• _What this task involves_:
Nothing but the lines from the one including "Mask <item>right lung" through the last line of the entries, restated exactly, should appear in the answer; omit the pictures.

• _Input data_:
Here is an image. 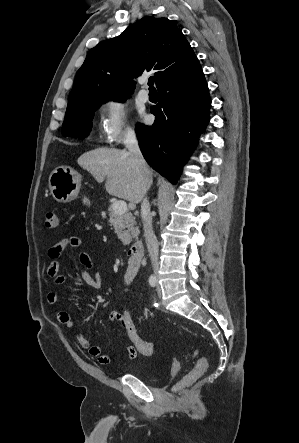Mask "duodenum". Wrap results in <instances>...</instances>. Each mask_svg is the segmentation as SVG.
<instances>
[{"label":"duodenum","instance_id":"1","mask_svg":"<svg viewBox=\"0 0 299 443\" xmlns=\"http://www.w3.org/2000/svg\"><path fill=\"white\" fill-rule=\"evenodd\" d=\"M129 254V262L131 264H138L141 262L143 255H144V246L141 241H135L133 242L128 250Z\"/></svg>","mask_w":299,"mask_h":443}]
</instances>
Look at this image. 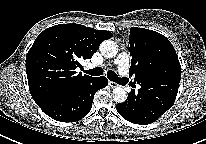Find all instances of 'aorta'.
Returning a JSON list of instances; mask_svg holds the SVG:
<instances>
[{
  "mask_svg": "<svg viewBox=\"0 0 206 144\" xmlns=\"http://www.w3.org/2000/svg\"><path fill=\"white\" fill-rule=\"evenodd\" d=\"M101 54L106 58H113L118 53V45L113 40H105L100 44ZM113 99L117 103H123L127 99V92L122 87L113 89Z\"/></svg>",
  "mask_w": 206,
  "mask_h": 144,
  "instance_id": "1",
  "label": "aorta"
}]
</instances>
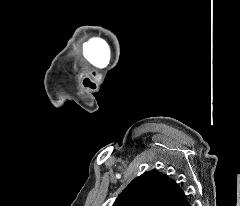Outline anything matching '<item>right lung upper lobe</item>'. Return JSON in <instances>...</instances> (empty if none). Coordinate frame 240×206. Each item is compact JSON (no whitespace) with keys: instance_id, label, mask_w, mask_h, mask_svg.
<instances>
[{"instance_id":"cb5924a9","label":"right lung upper lobe","mask_w":240,"mask_h":206,"mask_svg":"<svg viewBox=\"0 0 240 206\" xmlns=\"http://www.w3.org/2000/svg\"><path fill=\"white\" fill-rule=\"evenodd\" d=\"M113 206H189L178 184L152 170L133 180Z\"/></svg>"}]
</instances>
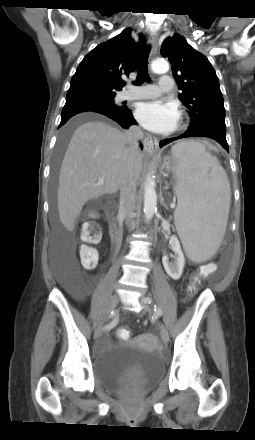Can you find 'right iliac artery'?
Wrapping results in <instances>:
<instances>
[{
  "mask_svg": "<svg viewBox=\"0 0 255 440\" xmlns=\"http://www.w3.org/2000/svg\"><path fill=\"white\" fill-rule=\"evenodd\" d=\"M111 314L114 317V319L111 321L110 324H108V325H106L104 327V330H110V329L114 328L118 324V321H119L118 314L116 312H114V311H112Z\"/></svg>",
  "mask_w": 255,
  "mask_h": 440,
  "instance_id": "obj_1",
  "label": "right iliac artery"
}]
</instances>
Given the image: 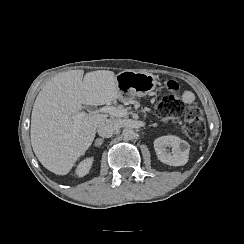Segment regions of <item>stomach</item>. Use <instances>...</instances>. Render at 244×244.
I'll return each mask as SVG.
<instances>
[{"mask_svg": "<svg viewBox=\"0 0 244 244\" xmlns=\"http://www.w3.org/2000/svg\"><path fill=\"white\" fill-rule=\"evenodd\" d=\"M115 83L120 92L119 99L128 101L153 91L157 85V77L147 72L124 70L115 76Z\"/></svg>", "mask_w": 244, "mask_h": 244, "instance_id": "stomach-1", "label": "stomach"}]
</instances>
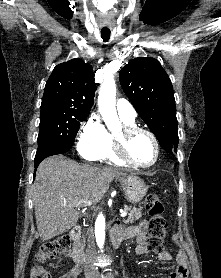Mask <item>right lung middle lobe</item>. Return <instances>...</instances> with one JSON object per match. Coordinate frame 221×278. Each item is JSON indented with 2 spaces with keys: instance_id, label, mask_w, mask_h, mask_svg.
Instances as JSON below:
<instances>
[{
  "instance_id": "dd1d6c3e",
  "label": "right lung middle lobe",
  "mask_w": 221,
  "mask_h": 278,
  "mask_svg": "<svg viewBox=\"0 0 221 278\" xmlns=\"http://www.w3.org/2000/svg\"><path fill=\"white\" fill-rule=\"evenodd\" d=\"M87 116L88 114L72 115L62 111H41L37 153L54 146L73 144L79 126Z\"/></svg>"
}]
</instances>
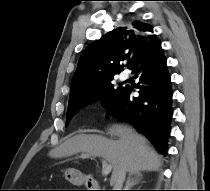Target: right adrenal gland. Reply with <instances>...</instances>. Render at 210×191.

• _Output for this exercise_:
Mask <item>right lung middle lobe</item>. Return <instances>...</instances> with one JSON object per match. Coordinate frame 221×278. Each item is JSON indented with 2 spaces with keys: instance_id, label, mask_w, mask_h, mask_svg.
Instances as JSON below:
<instances>
[{
  "instance_id": "dd1d6c3e",
  "label": "right lung middle lobe",
  "mask_w": 221,
  "mask_h": 278,
  "mask_svg": "<svg viewBox=\"0 0 221 278\" xmlns=\"http://www.w3.org/2000/svg\"><path fill=\"white\" fill-rule=\"evenodd\" d=\"M87 116L88 114L72 115L62 111H41L37 153L54 146L73 144L79 126Z\"/></svg>"
}]
</instances>
Target: right adrenal gland. Reply with <instances>...</instances>. Render at 210×191.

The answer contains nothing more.